## GOAL OF THE EXERCISE
Within the records below is a range that opens at the line with "Wrap output in <instances>...</instances>. Outline" and closes at the line with "Image attached. Outline". Return that range word for word, both ends included, and only that range.

## Stored entries
——

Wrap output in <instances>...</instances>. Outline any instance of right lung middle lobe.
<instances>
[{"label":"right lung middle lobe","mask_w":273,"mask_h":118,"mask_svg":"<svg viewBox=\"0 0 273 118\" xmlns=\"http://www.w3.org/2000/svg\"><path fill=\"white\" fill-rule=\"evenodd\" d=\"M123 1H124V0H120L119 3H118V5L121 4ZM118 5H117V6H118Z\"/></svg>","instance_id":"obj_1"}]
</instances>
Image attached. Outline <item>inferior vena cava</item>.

——

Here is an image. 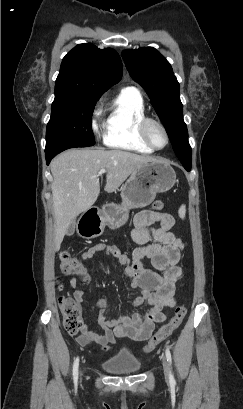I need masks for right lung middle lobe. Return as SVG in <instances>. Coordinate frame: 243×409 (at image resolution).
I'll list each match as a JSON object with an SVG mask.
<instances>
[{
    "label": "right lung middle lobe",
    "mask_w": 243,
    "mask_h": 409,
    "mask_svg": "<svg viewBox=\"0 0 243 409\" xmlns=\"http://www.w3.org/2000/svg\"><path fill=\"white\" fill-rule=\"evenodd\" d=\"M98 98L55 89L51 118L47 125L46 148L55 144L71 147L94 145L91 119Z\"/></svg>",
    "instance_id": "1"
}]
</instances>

——

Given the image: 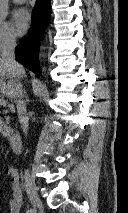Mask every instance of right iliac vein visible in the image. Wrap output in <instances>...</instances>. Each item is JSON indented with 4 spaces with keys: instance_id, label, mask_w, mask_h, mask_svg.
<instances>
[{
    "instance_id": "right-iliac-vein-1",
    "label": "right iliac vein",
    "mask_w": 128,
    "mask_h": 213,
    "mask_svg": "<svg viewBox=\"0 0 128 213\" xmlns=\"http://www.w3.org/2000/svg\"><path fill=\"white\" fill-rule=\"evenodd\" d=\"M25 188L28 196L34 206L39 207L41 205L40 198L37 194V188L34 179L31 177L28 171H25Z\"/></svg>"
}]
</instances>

——

## RESPONSE TO THE TASK
Wrap output in <instances>...</instances>. Outline any instance of right lung middle lobe.
<instances>
[{"label":"right lung middle lobe","mask_w":273,"mask_h":118,"mask_svg":"<svg viewBox=\"0 0 273 118\" xmlns=\"http://www.w3.org/2000/svg\"><path fill=\"white\" fill-rule=\"evenodd\" d=\"M123 1H124V0H120L119 3H118V5L121 4ZM118 5H117V6H118Z\"/></svg>","instance_id":"obj_1"}]
</instances>
Image attached. Outline <item>inferior vena cava</item>.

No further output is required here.